[Stored data entries]

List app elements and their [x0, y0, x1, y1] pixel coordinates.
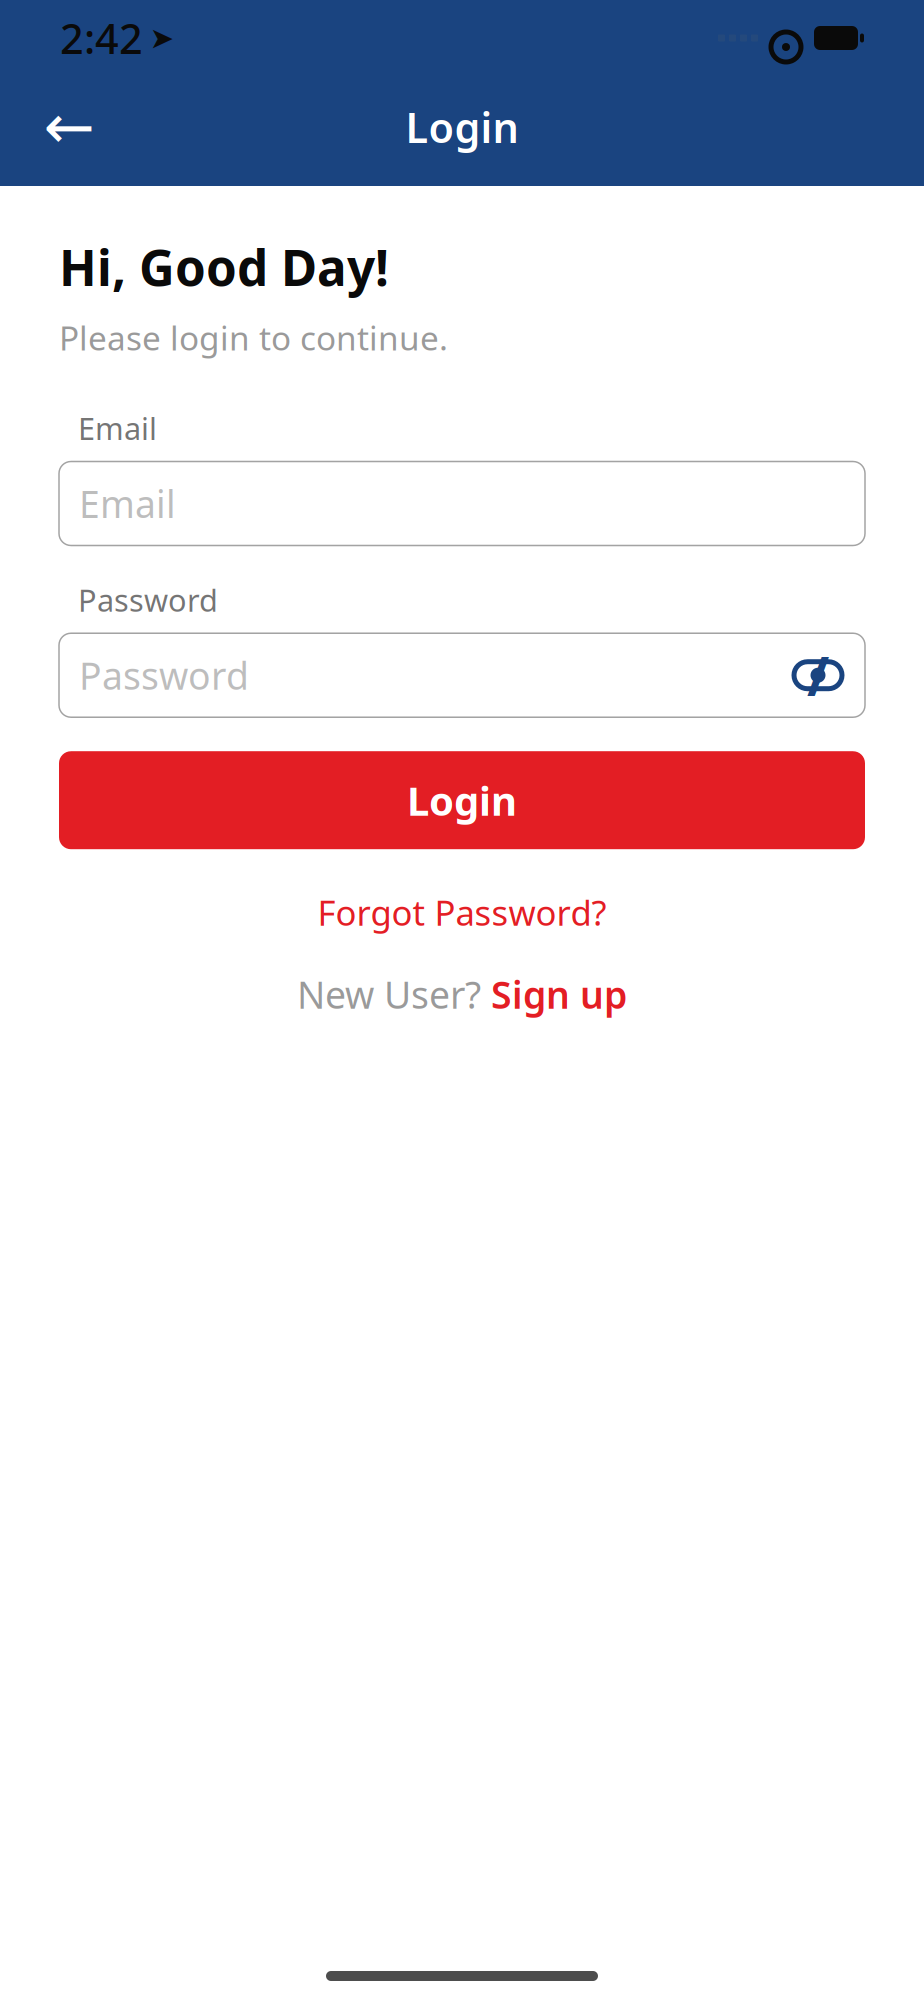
- staticText: ➤: [150, 21, 174, 55]
- staticText: Password: [79, 650, 249, 700]
- button[interactable]: Forgot Password?: [59, 883, 865, 941]
- staticText: New User?: [297, 969, 491, 1019]
- staticText: Email: [79, 479, 176, 528]
- staticText: Sign up: [491, 969, 627, 1019]
- staticText: 2:42: [60, 11, 143, 66]
- staticText: /: [807, 640, 829, 711]
- button[interactable]: Show password: [785, 646, 851, 704]
- button[interactable]: Back: [26, 94, 112, 160]
- staticText: Login: [407, 774, 517, 827]
- button[interactable]: New User?: [59, 965, 865, 1023]
- staticText: Login: [406, 100, 518, 154]
- staticText: Password: [78, 580, 218, 620]
- staticText: Please login to continue.: [59, 316, 448, 360]
- staticText: Forgot Password?: [318, 889, 606, 935]
- staticText: Hi, Good Day!: [59, 234, 389, 300]
- button[interactable]: Login: [59, 751, 865, 849]
- staticText: Email: [78, 408, 157, 448]
- staticText: ←: [44, 92, 94, 162]
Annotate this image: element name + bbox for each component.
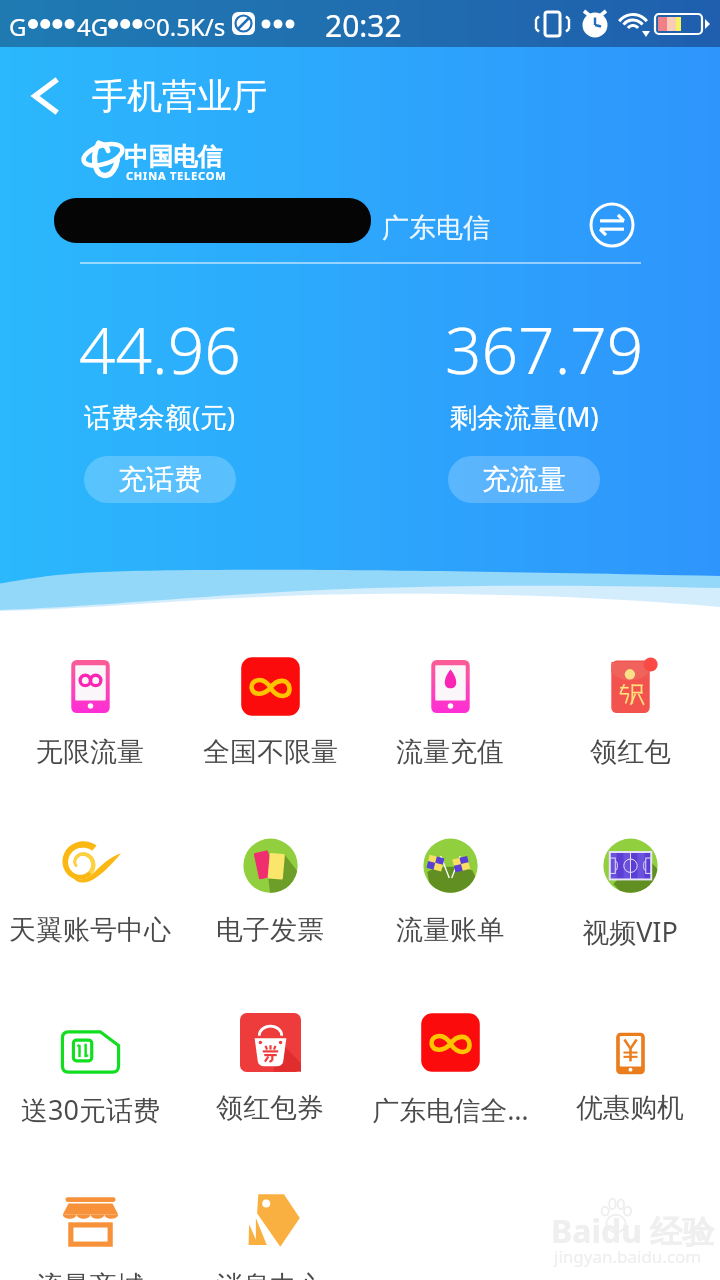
button[interactable]: 消息中心 (180, 1166, 360, 1280)
staticText: 手机营业厅 (92, 74, 267, 118)
button[interactable]: 流量账单 (360, 810, 540, 988)
staticText: 20:32 (325, 5, 402, 46)
staticText: Baidu 经验 (551, 1209, 715, 1253)
button[interactable]: 领红包券 (180, 988, 360, 1166)
staticText: 广东电信 (382, 211, 490, 245)
button[interactable]: 流量商城 (0, 1166, 180, 1280)
button[interactable]: 无限流量 (0, 632, 180, 810)
staticText: CHINA TELECOM (126, 168, 227, 183)
staticText: 4G (77, 10, 109, 43)
staticText: 流量充值 (396, 735, 504, 769)
staticText: 剩余流量(M) (450, 398, 599, 435)
staticText: 话费余额(元) (84, 398, 236, 435)
staticText: 无限流量 (36, 735, 144, 769)
button[interactable]: 送30元话费 (0, 988, 180, 1166)
staticText: 视频VIP (582, 913, 678, 950)
button[interactable]: 流量充值 (360, 632, 540, 810)
staticText: 天翼账号中心 (9, 913, 171, 947)
staticText: 44.96 (79, 306, 241, 393)
staticText: G (9, 10, 27, 43)
button[interactable]: 电子发票 (180, 810, 360, 988)
staticText: 送30元话费 (21, 1091, 160, 1128)
button[interactable]: 领红包 (540, 632, 720, 810)
button[interactable]: 全国不限量 (180, 632, 360, 810)
staticText: 领红包券 (216, 1091, 324, 1125)
staticText: 中国电信 (124, 141, 222, 172)
staticText: 电子发票 (216, 913, 324, 947)
staticText: 367.79 (445, 306, 644, 393)
staticText: 消息中心 (216, 1269, 324, 1280)
staticText: 0.5K/s (156, 10, 226, 43)
staticText: jingyan.baidu.com (554, 1245, 702, 1268)
staticText: 充话费 (118, 462, 202, 497)
button[interactable]: 优惠购机 (540, 988, 720, 1166)
staticText: 充流量 (482, 462, 566, 497)
staticText: 流量账单 (396, 913, 504, 947)
staticText: 优惠购机 (576, 1091, 684, 1125)
button[interactable]: 充话费 (84, 456, 236, 503)
staticText: 全国不限量 (203, 735, 338, 769)
staticText: 广东电信全… (372, 1091, 529, 1128)
button[interactable]: Back (16, 68, 72, 124)
staticText: 领红包 (590, 735, 671, 769)
button[interactable]: 视频VIP (540, 810, 720, 988)
button[interactable]: 充流量 (448, 456, 600, 503)
button[interactable]: 天翼账号中心 (0, 810, 180, 988)
staticText: 流量商城 (36, 1269, 144, 1280)
button[interactable]: 广东电信全… (360, 988, 540, 1166)
button[interactable]: Switch number (589, 202, 635, 248)
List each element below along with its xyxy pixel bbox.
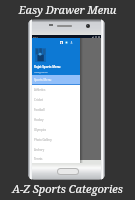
button[interactable]: Facebook bbox=[60, 41, 63, 44]
staticText: Archery bbox=[34, 148, 45, 152]
button[interactable]: Twitter bbox=[65, 41, 68, 44]
staticText: Category bbox=[34, 85, 47, 89]
button[interactable]: Tennis bbox=[32, 155, 80, 163]
button[interactable]: Account bbox=[70, 41, 73, 44]
staticText: rajat@gmail bbox=[34, 70, 48, 73]
staticText: Cricket bbox=[34, 98, 44, 102]
button[interactable]: Cricket bbox=[32, 95, 80, 105]
staticText: Category bbox=[34, 95, 47, 99]
staticText: Category bbox=[34, 145, 47, 149]
staticText: Category bbox=[34, 65, 47, 69]
staticText: Category bbox=[34, 125, 47, 129]
staticText: Rajat Sports Menu bbox=[34, 65, 61, 69]
staticText: Tennis bbox=[34, 157, 43, 161]
staticText: Football bbox=[34, 108, 45, 112]
staticText: Olympics bbox=[34, 128, 47, 132]
staticText: Sports News bbox=[34, 105, 52, 109]
staticText: A-Z Sports Categories bbox=[0, 181, 135, 196]
button[interactable]: Archery bbox=[32, 145, 80, 155]
staticText: Sports News bbox=[34, 75, 52, 79]
button[interactable]: Olympics bbox=[32, 125, 80, 135]
staticText: 9:41 bbox=[33, 35, 38, 38]
staticText: Sports News bbox=[34, 45, 52, 49]
button[interactable]: Hockey bbox=[32, 115, 80, 125]
button[interactable]: Football bbox=[32, 105, 80, 115]
staticText: Category bbox=[34, 115, 47, 119]
staticText: Sports Menu bbox=[34, 78, 52, 82]
staticText: Athletics bbox=[34, 88, 46, 92]
staticText: Category bbox=[34, 155, 47, 159]
staticText: Sports News bbox=[34, 135, 52, 139]
button[interactable]: Athletics bbox=[32, 85, 80, 95]
staticText: Easy Drawer Menu bbox=[0, 2, 135, 17]
staticText: Category bbox=[34, 55, 47, 59]
staticText: Hockey bbox=[34, 118, 44, 122]
button[interactable]: Photo Gallery bbox=[32, 135, 80, 145]
button[interactable]: Sports Menu bbox=[32, 75, 80, 85]
staticText: Photo Gallery bbox=[34, 138, 52, 142]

## What to do:
Each entry needs to be returned verbatim, with its pictures left out.

## Exercise result:
List app elements and their [x0, y0, x1, y1] pixel coordinates.
- staticText: ➤: [150, 21, 174, 55]
- staticText: Password: [79, 650, 249, 700]
- button[interactable]: Forgot Password?: [59, 883, 865, 941]
- staticText: New User?: [297, 969, 491, 1019]
- staticText: Email: [79, 479, 176, 528]
- staticText: Sign up: [491, 969, 627, 1019]
- staticText: 2:42: [60, 11, 143, 66]
- staticText: /: [807, 640, 829, 711]
- button[interactable]: Show password: [785, 646, 851, 704]
- button[interactable]: Back: [26, 94, 112, 160]
- staticText: Login: [407, 774, 517, 827]
- button[interactable]: New User?: [59, 965, 865, 1023]
- staticText: Login: [406, 100, 518, 154]
- staticText: Password: [78, 580, 218, 620]
- staticText: Please login to continue.: [59, 316, 448, 360]
- staticText: Forgot Password?: [318, 889, 606, 935]
- staticText: Hi, Good Day!: [59, 234, 389, 300]
- button[interactable]: Login: [59, 751, 865, 849]
- staticText: Email: [78, 408, 157, 448]
- staticText: ←: [44, 92, 94, 162]
Annotate this image: element name + bbox for each component.
button[interactable]: 消息中心 (180, 1166, 360, 1280)
staticText: 手机营业厅 (92, 74, 267, 118)
button[interactable]: 流量账单 (360, 810, 540, 988)
staticText: 20:32 (325, 5, 402, 46)
staticText: Baidu 经验 (551, 1209, 715, 1253)
button[interactable]: 领红包券 (180, 988, 360, 1166)
staticText: 广东电信 (382, 211, 490, 245)
button[interactable]: 流量商城 (0, 1166, 180, 1280)
button[interactable]: 无限流量 (0, 632, 180, 810)
staticText: CHINA TELECOM (126, 168, 227, 183)
staticText: 4G (77, 10, 109, 43)
staticText: 流量充值 (396, 735, 504, 769)
staticText: 剩余流量(M) (450, 398, 599, 435)
staticText: 话费余额(元) (84, 398, 236, 435)
staticText: 无限流量 (36, 735, 144, 769)
button[interactable]: 送30元话费 (0, 988, 180, 1166)
staticText: 视频VIP (582, 913, 678, 950)
button[interactable]: 流量充值 (360, 632, 540, 810)
staticText: 天翼账号中心 (9, 913, 171, 947)
staticText: 44.96 (79, 306, 241, 393)
staticText: G (9, 10, 27, 43)
button[interactable]: 电子发票 (180, 810, 360, 988)
staticText: 送30元话费 (21, 1091, 160, 1128)
button[interactable]: 领红包 (540, 632, 720, 810)
button[interactable]: 全国不限量 (180, 632, 360, 810)
staticText: 领红包券 (216, 1091, 324, 1125)
staticText: 中国电信 (124, 141, 222, 172)
staticText: 电子发票 (216, 913, 324, 947)
staticText: 367.79 (445, 306, 644, 393)
staticText: 消息中心 (216, 1269, 324, 1280)
staticText: 0.5K/s (156, 10, 226, 43)
staticText: jingyan.baidu.com (554, 1245, 702, 1268)
staticText: 充话费 (118, 462, 202, 497)
button[interactable]: 优惠购机 (540, 988, 720, 1166)
staticText: 充流量 (482, 462, 566, 497)
staticText: 流量账单 (396, 913, 504, 947)
staticText: 优惠购机 (576, 1091, 684, 1125)
button[interactable]: 充话费 (84, 456, 236, 503)
staticText: 全国不限量 (203, 735, 338, 769)
staticText: 广东电信全… (372, 1091, 529, 1128)
button[interactable]: Back (16, 68, 72, 124)
staticText: 领红包 (590, 735, 671, 769)
button[interactable]: 视频VIP (540, 810, 720, 988)
button[interactable]: 充流量 (448, 456, 600, 503)
button[interactable]: 天翼账号中心 (0, 810, 180, 988)
staticText: 流量商城 (36, 1269, 144, 1280)
button[interactable]: 广东电信全… (360, 988, 540, 1166)
button[interactable]: Switch number (589, 202, 635, 248)
List each element below along with its xyxy pixel bbox.
button[interactable]: Facebook bbox=[60, 41, 63, 44]
staticText: Archery bbox=[34, 148, 45, 152]
button[interactable]: Twitter bbox=[65, 41, 68, 44]
staticText: Category bbox=[34, 85, 47, 89]
button[interactable]: Tennis bbox=[32, 155, 80, 163]
button[interactable]: Account bbox=[70, 41, 73, 44]
staticText: rajat@gmail bbox=[34, 70, 48, 73]
staticText: Cricket bbox=[34, 98, 44, 102]
button[interactable]: Cricket bbox=[32, 95, 80, 105]
staticText: Category bbox=[34, 95, 47, 99]
staticText: Category bbox=[34, 145, 47, 149]
staticText: Category bbox=[34, 65, 47, 69]
staticText: Category bbox=[34, 125, 47, 129]
staticText: Rajat Sports Menu bbox=[34, 65, 61, 69]
staticText: Tennis bbox=[34, 157, 43, 161]
staticText: Football bbox=[34, 108, 45, 112]
staticText: Olympics bbox=[34, 128, 47, 132]
staticText: Sports News bbox=[34, 105, 52, 109]
staticText: A-Z Sports Categories bbox=[0, 181, 135, 196]
button[interactable]: Archery bbox=[32, 145, 80, 155]
staticText: Sports News bbox=[34, 75, 52, 79]
button[interactable]: Olympics bbox=[32, 125, 80, 135]
staticText: 9:41 bbox=[33, 35, 38, 38]
staticText: Sports News bbox=[34, 45, 52, 49]
button[interactable]: Hockey bbox=[32, 115, 80, 125]
button[interactable]: Football bbox=[32, 105, 80, 115]
staticText: Category bbox=[34, 115, 47, 119]
staticText: Sports Menu bbox=[34, 78, 52, 82]
staticText: Athletics bbox=[34, 88, 46, 92]
staticText: Category bbox=[34, 155, 47, 159]
staticText: Sports News bbox=[34, 135, 52, 139]
button[interactable]: Athletics bbox=[32, 85, 80, 95]
staticText: Easy Drawer Menu bbox=[0, 2, 135, 17]
staticText: Category bbox=[34, 55, 47, 59]
staticText: Hockey bbox=[34, 118, 44, 122]
button[interactable]: Photo Gallery bbox=[32, 135, 80, 145]
button[interactable]: Sports Menu bbox=[32, 75, 80, 85]
staticText: Photo Gallery bbox=[34, 138, 52, 142]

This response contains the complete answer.